Origin

Biography for @folkandlorepod

— Finvoy; If you were to blink to whilst driving through it, you’d perhaps miss it altogether.

Set in off the beaten track amongst white thorn quick’s and blackthorn sloes; 

this tiny and abstruse little Hamlet plays host to a gathering of local natives on a three-acre plot, called ‘Origin’ 

For if you were to dander down rural Dirraw road on any given Saturday from early Spring to late Autumn; you might be surprised with what you’d find on these quiet country lanes.

The sound of laughter from behind hedgerows and the faint patter of unfeigned conversations in amongst furrows and drills; as harvesters stoop low to unearth an abundance of aged produce grown for human consumption.

Polytunnels and long-tailed shovels, hipsters sipping caffeine around timber topped tables. A thriving coffee house open to the public, with an elegant espresso machine polished to within an inch of its life.
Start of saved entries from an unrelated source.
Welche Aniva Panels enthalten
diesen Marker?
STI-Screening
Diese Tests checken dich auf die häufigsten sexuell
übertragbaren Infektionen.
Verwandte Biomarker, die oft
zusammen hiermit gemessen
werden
Music bellowing out of high corners and the eaves of what we once an old piggery.

This place oozes invitation and offers a very different experience from that of the concrete pit stops most of us coffee enthusiasts frequent in urbanised areas.
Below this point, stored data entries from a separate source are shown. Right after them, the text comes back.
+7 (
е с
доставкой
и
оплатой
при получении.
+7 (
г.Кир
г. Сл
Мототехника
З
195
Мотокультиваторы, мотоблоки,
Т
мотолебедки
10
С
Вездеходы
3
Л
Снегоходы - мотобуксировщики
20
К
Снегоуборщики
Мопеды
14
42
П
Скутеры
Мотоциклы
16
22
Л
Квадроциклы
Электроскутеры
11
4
You’ll find wide-eyed wanna be horticulturalists tying bouquets; would-be brides plucking perfectly timed flower bombs out of the meadows; readying for the reciting of vows; flowers that they’d indeed sowed themselves, just weeks before.

This place offers something different.

Volunteers and patrons from all across the counties working in vegetable plots and fruit houses, sowing and reaping the spoils of their long summers graft, whilst snacking on their trophies as they go.

‘Origin is a community farm and acreage just outside Ballymoney.

A collective of habitual gardening practitioners well versed in more traditional forms of crop production, implementing practices that have been long absent from these baronies.

As from beneath the comforting gaze of secluded sycamore and bright Irish Ash; dark earth is turned upside down in the pursuit of happiness.

It is here that Kenny Baird and his wife Victoria have transformed this once congregated chicken farm into a land-loving community space and creative horticultural hub.

Their ethos is field to fork living, growing to eat, eating to grow, cultivating awareness in the midst of crop rotation and warm communal suppers.

The site sits in the townland of ‘Knockans’.

But there is a beautiful fortuity about this location and a serendipity that swells the nostalgic heart.

There are two ancient burial grounds close bye; one of which lays only yards away in a neighbouring field.

And it’s suggested that this area was once a Monastic site, in the neighbouring townland of ‘Vow’.

The question is; is the symmetry of this happenstance in terms of ethos and practice nothing more than a coincidence, or a magnificently woven tale and the re-digging of an ancient well.

For perhaps this is not the first time a community with earnest endeavour has tilled this land in the practicing of presence.

And maybe, just maybe, the ground calls to us still, to those of us who will listen and respond to her tender voice, maybe the earth holds onto the memories of our kind and forgets not the movements of those that have gone before, easily recalling that which slips away all too quietly from our own thoughts.

Maybe the soils echo still with an ancient allure to draw us back to our roots and it is she — our mother — who has our best interests at heart; 

if only we would dare to listen and to converse with her in that soft tongue.

In this episode Kenny talks to me about slowing down, his plans for the future and how community farming has transformed his life.